Computer simulation of irreversible kinetic gelation: Crossover between random and kinetic growth, radical conservation, poisons, and chain-preferred reactions

Abstract

A Monte-Carlo study is presented for irreversible kinetic gelation in binary polymers in three dimensions. Using a growth scheme where attempts are made to form bonds with the help of radicals with probabilityk/(1+k) and without the help of radicals with probability 1/(1+k), wherek=0,1,2, ..., ∞, we have studied the crossover from one universality class of critical phenomena in kinetic gelation to another universality class of random percolation.
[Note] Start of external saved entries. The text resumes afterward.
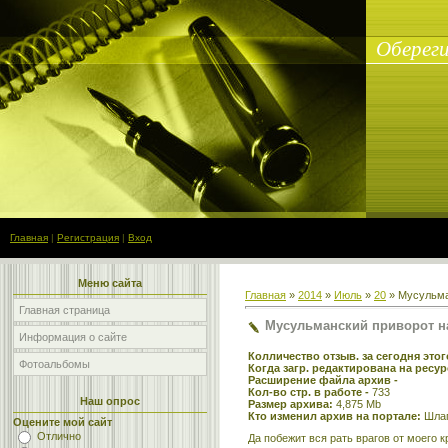
Обереги
Главная
|
Регистрация
|
Вход
Меню сайта
Главная
»
2014
»
Июль
»
20
» Мусульма
Главная страница
Мусульманский приворот н
Информация о сайте
Колличество отзыв. за сегодня это
Фотоальбомы
Когда загр. редактирована на ресу
Расширение файла архив -
Кол-во стр. в работе -
733
Наш опрос
Размер архива:
4,875 Mb
Кто изменил архив на портале:
Шлаг
Оцените мой сайт
Отлично
Да побежит вся рать врагов от моего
In the radical assisted gelation, several features are incorporated to make the model more realistic, for example, the conservation of the number of radicals during the growth (more suited for living anionic polymerization), the introduction of poisons and chain-preferring reactions are considered. Conserving the radicals delays gelation as well as trapping. The trapping can also be delayed by increasing the functionality of the monomers. The effect of the poison is rather severe; even a small concentration of poison (c _p >2%) terminates the reaction well before the gel point in a mixture of binary and ternary monomers, and it seems to affect the critical phenomena in the sol-gel phase transitions. In our growth mechanism, where reactions prefer to growL length steps each in a random direction, the critical phenomena remain unaffected by the length scale, but the flexibility of varying the chain stepL allows us to study the changeover between the phase transition in different gel structures.